The duo released their first album in 2008 with ten of what they consider their “benchmarks in songwriting.” Their debut album, And When You Wake Up, is a showcase of Wasted Wine’s romanticism and gift for narrative. This album doesn’t have singular standout tracks as much as it has noticeable shifts in tone. The first track, “Karl Zann” sets a bold aggression that flows effortlessly, albeit counter-intuitively, into the haunting and somewhat malevolent “Heaven.” Through the first four somber tracks, the lively “His Best Friend’s Wife” provides an excellent midpoint and transition into the album’s more ethereal second half.

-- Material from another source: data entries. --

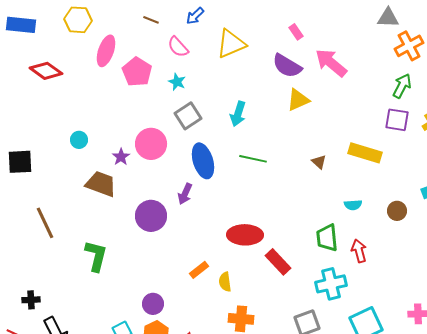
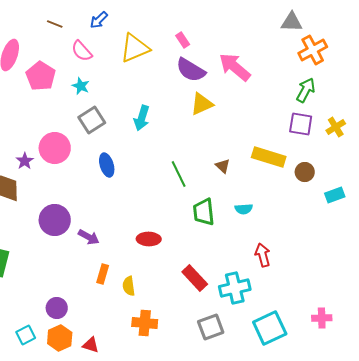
pink rectangle: (296, 32) -> (183, 40), moved
green line: (253, 159) -> (179, 174), moved, turned 52
blue ellipse: (203, 161) -> (107, 165), size x0.7
purple arrow: (185, 194) -> (89, 237), moved, turned -85
cyan semicircle: (353, 205) -> (244, 209), moved
brown circle: (397, 211) -> (305, 172), moved
red ellipse: (245, 235) -> (149, 239), size x0.7
green trapezoid: (327, 238) -> (204, 212), moved
red rectangle: (278, 262) -> (195, 278), moved
orange rectangle: (199, 270) -> (103, 274), turned -36

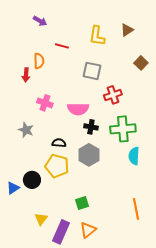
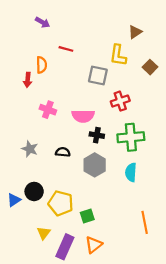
yellow L-shape: (97, 36) -> (118, 55), moved
gray star: (26, 130) -> (30, 149), moved
cyan semicircle: (134, 156) -> (131, 172), moved
yellow pentagon: (57, 166) -> (61, 203), moved

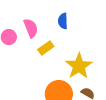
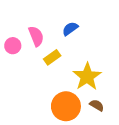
blue semicircle: (63, 21) -> (70, 29), turned 56

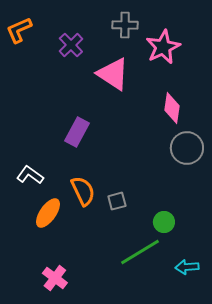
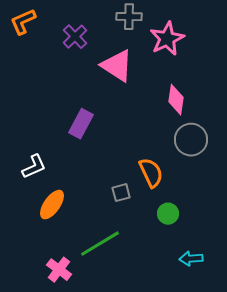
white L-shape: (30, 175) -> (34, 167), turned 120
orange semicircle: (83, 191) -> (151, 173), moved
green line: (140, 252) -> (100, 244), moved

What’s most enthralling about these gentlemen and their music is their inherent complexity and diversity. With musical influences ranging from Prince and Three 6 Mafia to Bob Dylan and J.S. Bach, it’s not surprising that they somehow seem both contemporary and classical; whimsical and pensive. The album is a merit to their talents for dark storytelling, but the accompanying mix-tape provides a healthy reminder to listeners that these intellectuals have a sense of humor. Murphy states, “it mixes folk music, shaggy dog stories, and the structure of hip-hop mix-tapes to create one big goofy mess.” This mix-tape, entitled The Earth Rejects Creation, Vol. 1, is available for free from their website.

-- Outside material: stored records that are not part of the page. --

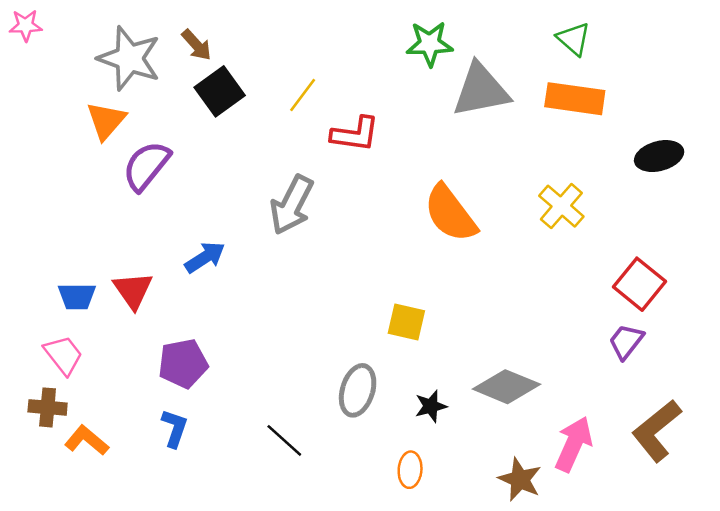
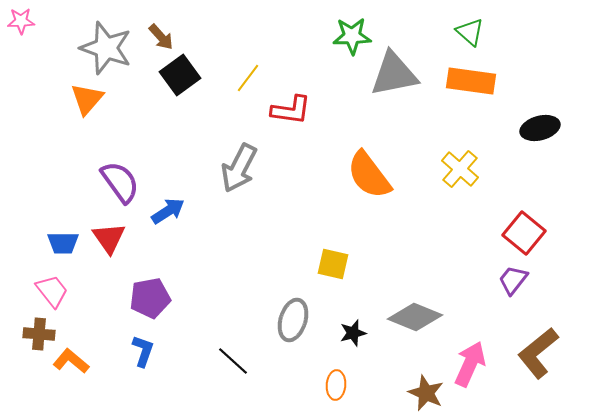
purple semicircle: (146, 166) -> (120, 182), moved, turned 105

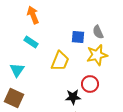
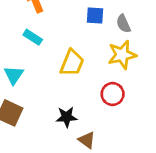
blue square: (78, 37) -> (95, 15), moved
black star: (73, 97) -> (67, 117), moved

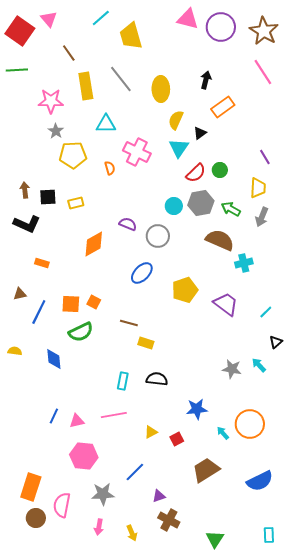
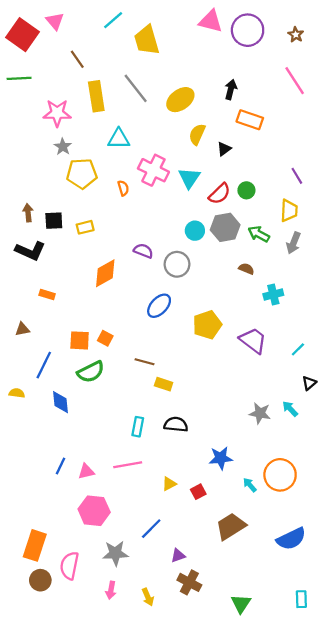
brown star: (264, 31) -> (296, 35), size x0.5
yellow ellipse: (161, 89) -> (180, 100), turned 55
orange rectangle: (223, 107) -> (250, 120), turned 55
cyan triangle: (179, 148) -> (189, 178), moved
brown semicircle: (220, 240) -> (246, 269), size x0.5
blue line: (39, 312) -> (44, 365), moved

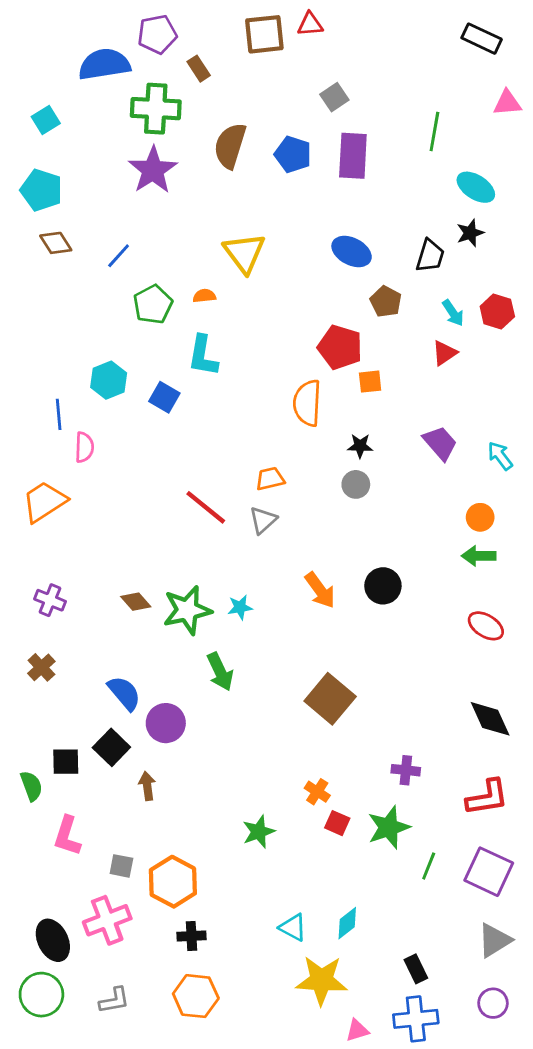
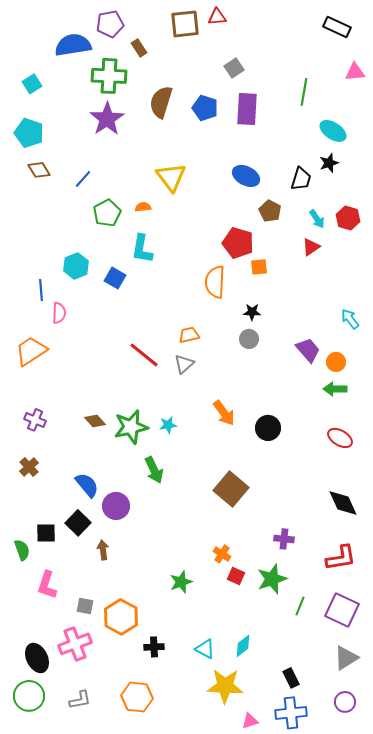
purple trapezoid: (440, 443) -> (308, 350), moved
black circle: (383, 586) -> (268, 428), moved
black cross: (191, 936) -> (154, 647), moved

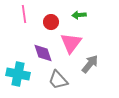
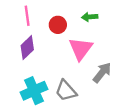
purple diamond: (43, 53) -> (27, 48), moved, turned 65
cyan cross: (18, 74) -> (34, 91), moved, turned -35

This polarity applies to live shows as well. A live set can move unfaltering anywhere from the macabre to the lovelorn. “Caroline,” a rhythmic tale of cannibalism, may be paired with the sweet escapist ballad “Relent.” At any given point they are likely to break out “Roll With It” – their cover of a Three 6 Mafia song. Even visually, Wasted Wine creates something dichotomous. Murphy sits nonchalantly and slightly pigeon-toed, strumming delicately, and looking out to directly engage his audience. Conversely, Gowan leans forward, sings brashly, and shuts his eyes in confident introspection.
Wasted Wine is looking to evolve their live performances as much as their music. In time, this forward thinking pair hopes to continue including other media and performers, including belly-dancing troupes and actors. The pair currently employs guest musicians and accompanying vocalists to add to their live shows and recently performed their music along with animated work by visual artist Axel Forrester. The duo has grown from playing in their apartment to, as Gowan describes them, “an award-winning, radio-played, self-sufficient machine of unique sounds and baffling lyrics.”

Wasted Wine will leave you with the impression of old souls that view the world in sepia tones – before you realize that you’re waving to the taillights of a car blaring Lil Wayne

Wasted Wine will be performing at Café Strudel on September 19.